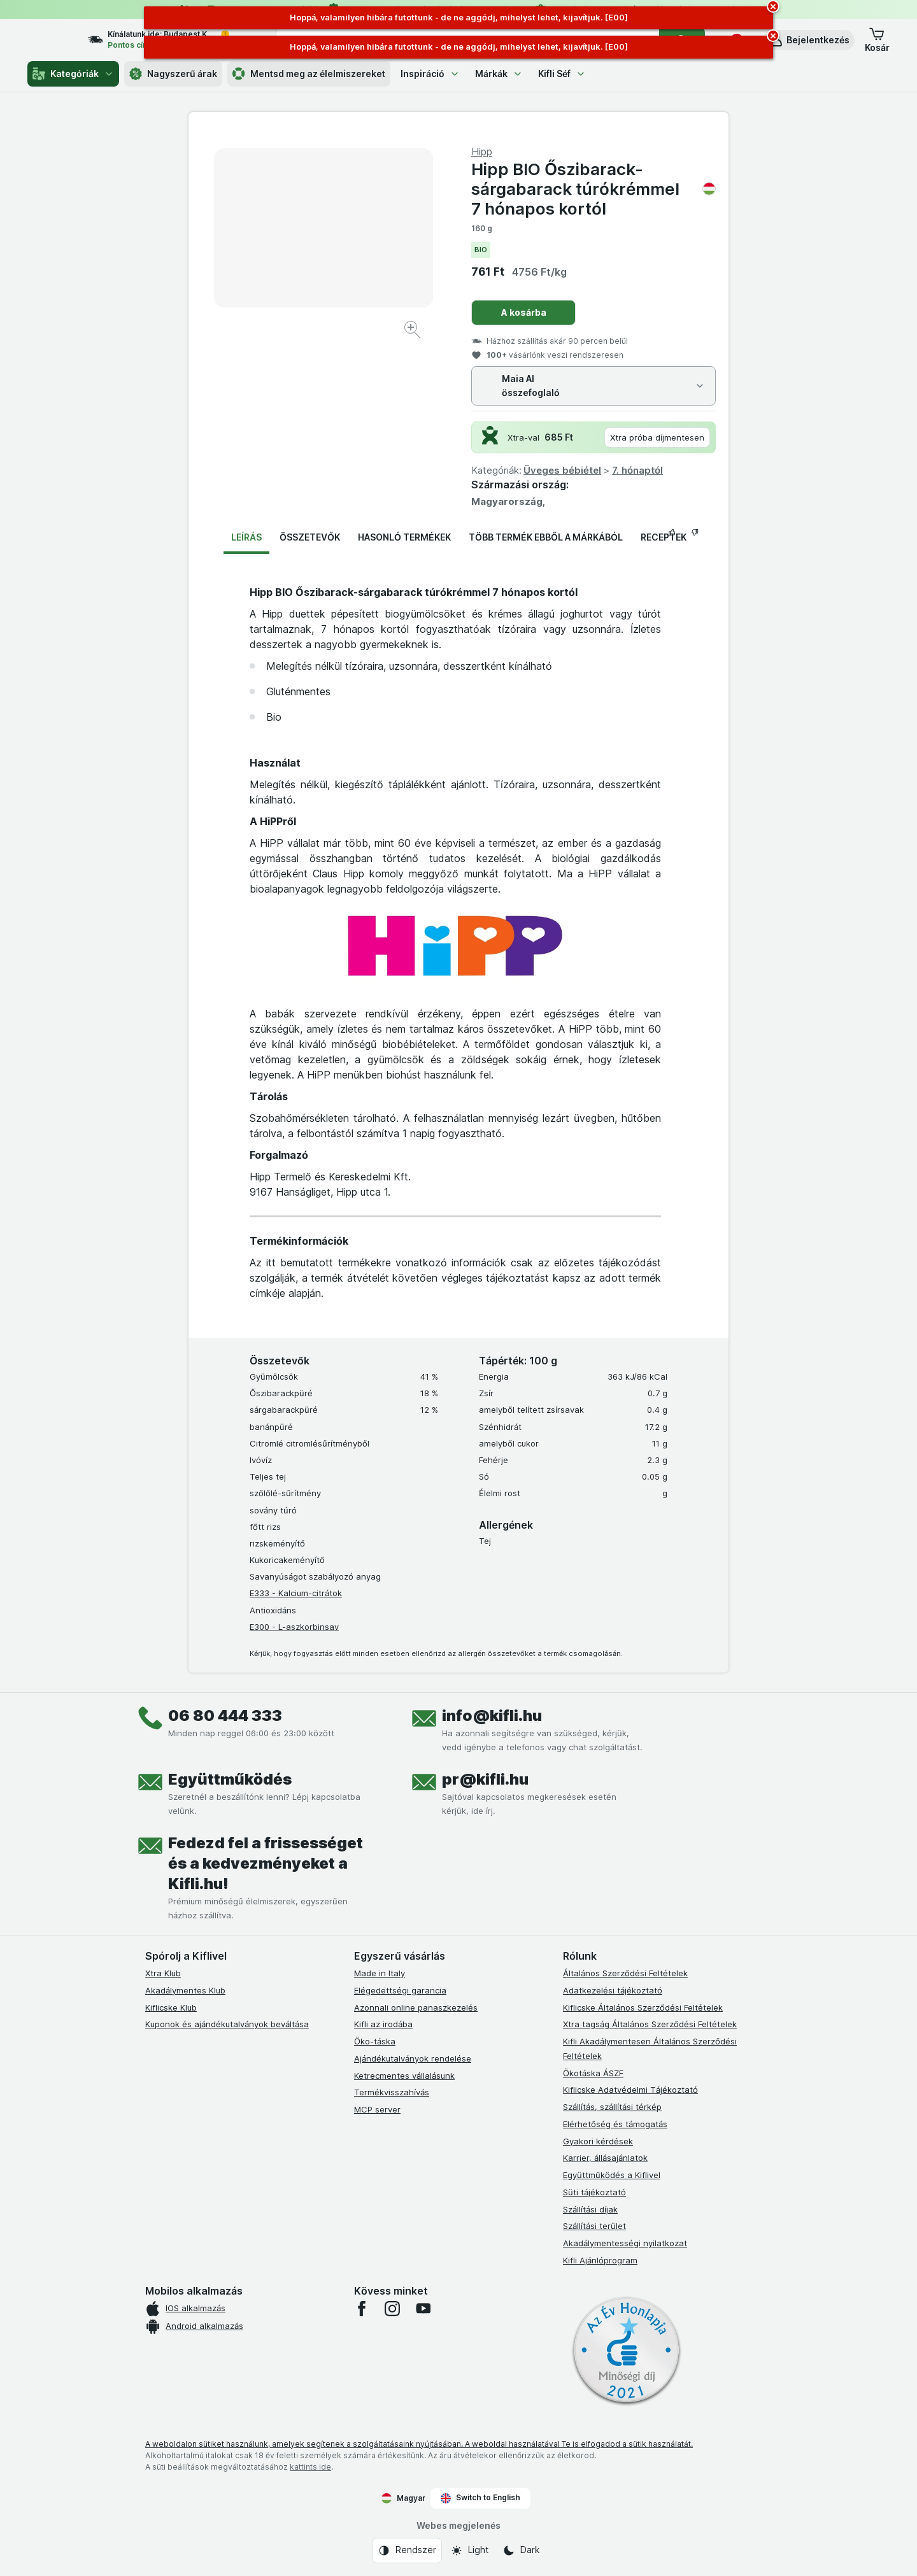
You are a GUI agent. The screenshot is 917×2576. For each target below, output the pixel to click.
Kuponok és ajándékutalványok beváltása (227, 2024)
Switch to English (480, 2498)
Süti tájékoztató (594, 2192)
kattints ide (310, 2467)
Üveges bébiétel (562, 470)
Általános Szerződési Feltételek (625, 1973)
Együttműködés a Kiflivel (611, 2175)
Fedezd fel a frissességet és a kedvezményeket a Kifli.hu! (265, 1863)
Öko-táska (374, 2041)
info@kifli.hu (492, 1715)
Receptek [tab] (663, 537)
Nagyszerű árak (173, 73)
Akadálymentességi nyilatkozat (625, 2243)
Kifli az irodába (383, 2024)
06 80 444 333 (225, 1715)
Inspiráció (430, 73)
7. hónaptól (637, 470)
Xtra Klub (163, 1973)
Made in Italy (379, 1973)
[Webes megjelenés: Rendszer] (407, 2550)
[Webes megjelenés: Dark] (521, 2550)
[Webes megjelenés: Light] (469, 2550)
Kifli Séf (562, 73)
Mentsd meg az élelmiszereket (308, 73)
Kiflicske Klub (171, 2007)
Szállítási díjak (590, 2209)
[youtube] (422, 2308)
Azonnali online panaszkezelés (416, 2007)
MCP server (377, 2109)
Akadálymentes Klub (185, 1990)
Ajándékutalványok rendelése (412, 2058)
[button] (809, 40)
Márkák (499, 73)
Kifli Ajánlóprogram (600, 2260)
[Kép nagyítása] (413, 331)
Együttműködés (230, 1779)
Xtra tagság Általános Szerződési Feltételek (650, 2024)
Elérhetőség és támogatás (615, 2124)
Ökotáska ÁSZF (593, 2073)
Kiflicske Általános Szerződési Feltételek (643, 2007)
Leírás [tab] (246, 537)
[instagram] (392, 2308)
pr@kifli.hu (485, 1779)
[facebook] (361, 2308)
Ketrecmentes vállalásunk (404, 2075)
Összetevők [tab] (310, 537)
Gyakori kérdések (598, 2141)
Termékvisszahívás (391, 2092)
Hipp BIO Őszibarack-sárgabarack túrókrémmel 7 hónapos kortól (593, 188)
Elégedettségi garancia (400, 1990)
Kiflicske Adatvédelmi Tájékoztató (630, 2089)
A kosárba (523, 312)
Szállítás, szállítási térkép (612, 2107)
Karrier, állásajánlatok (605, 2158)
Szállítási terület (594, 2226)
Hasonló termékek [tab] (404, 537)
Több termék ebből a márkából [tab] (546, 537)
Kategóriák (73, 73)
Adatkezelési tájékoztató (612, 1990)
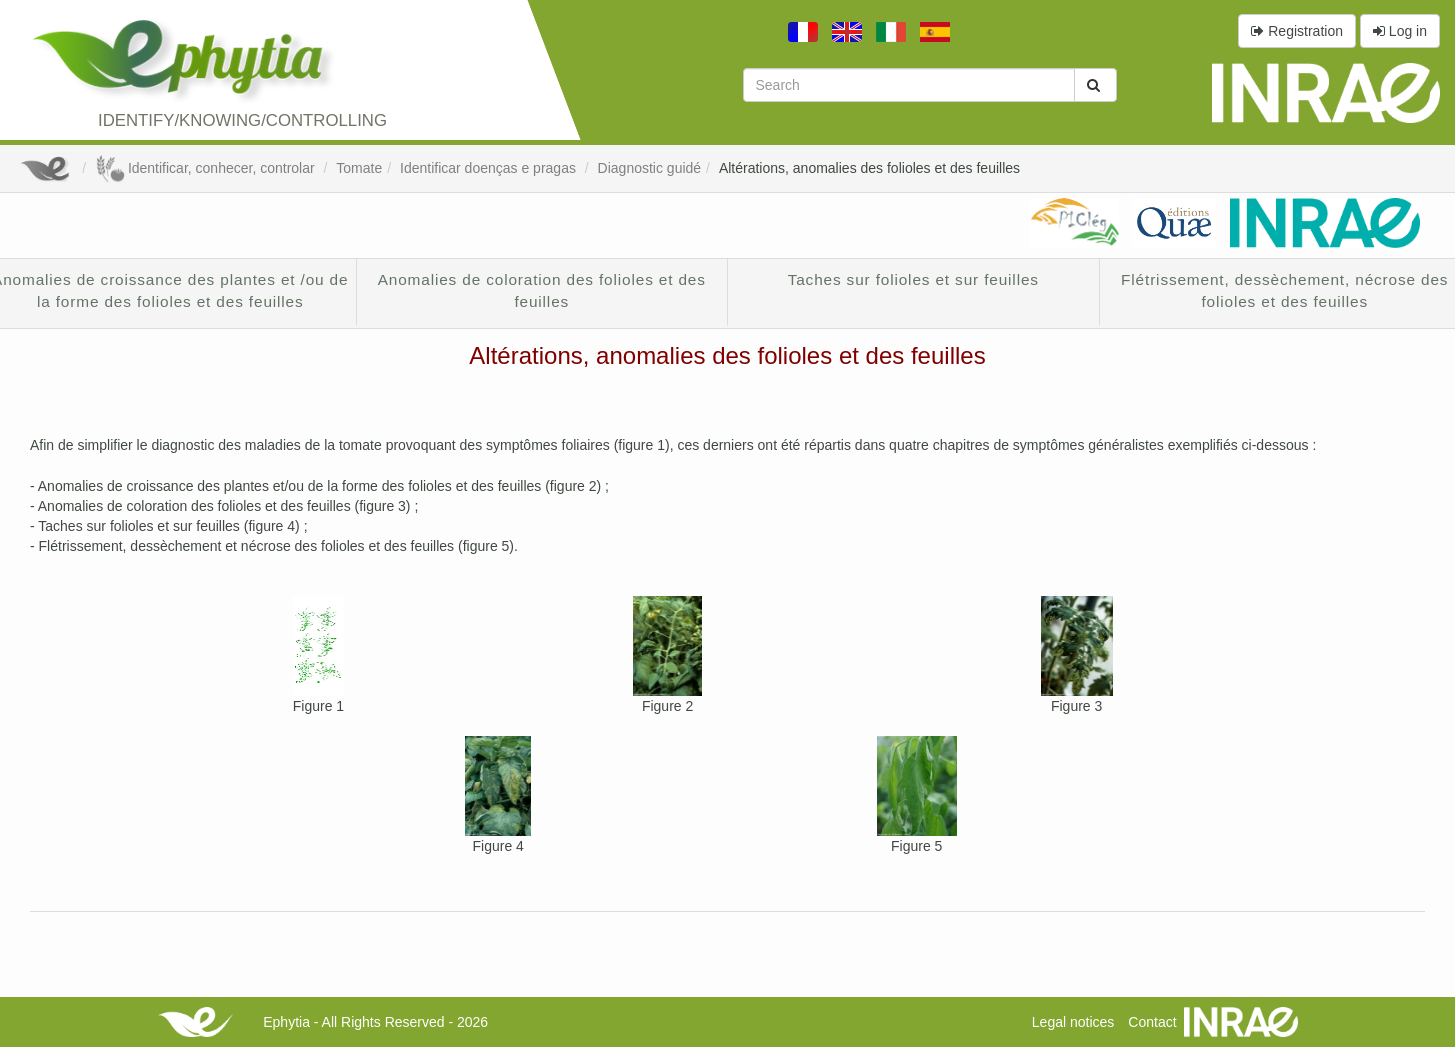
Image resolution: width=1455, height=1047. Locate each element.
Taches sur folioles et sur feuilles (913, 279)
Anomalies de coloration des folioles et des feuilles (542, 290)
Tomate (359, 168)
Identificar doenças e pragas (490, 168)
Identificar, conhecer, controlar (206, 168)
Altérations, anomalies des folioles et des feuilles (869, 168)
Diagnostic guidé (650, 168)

----

=== REQUIRED ACTION ===
Restate each line from the start of the listing through the line bearing "Általános Szerződési Feltételek (625, 1973)" word for word. Drop the pictures.

=== ANSWER BELOW ===
You are a GUI agent. The screenshot is 917×2576. For each target below, output the pixel to click.
Kuponok és ajándékutalványok beváltása (227, 2024)
Switch to English (480, 2498)
Süti tájékoztató (594, 2192)
kattints ide (310, 2467)
Üveges bébiétel (562, 470)
Általános Szerződési Feltételek (625, 1973)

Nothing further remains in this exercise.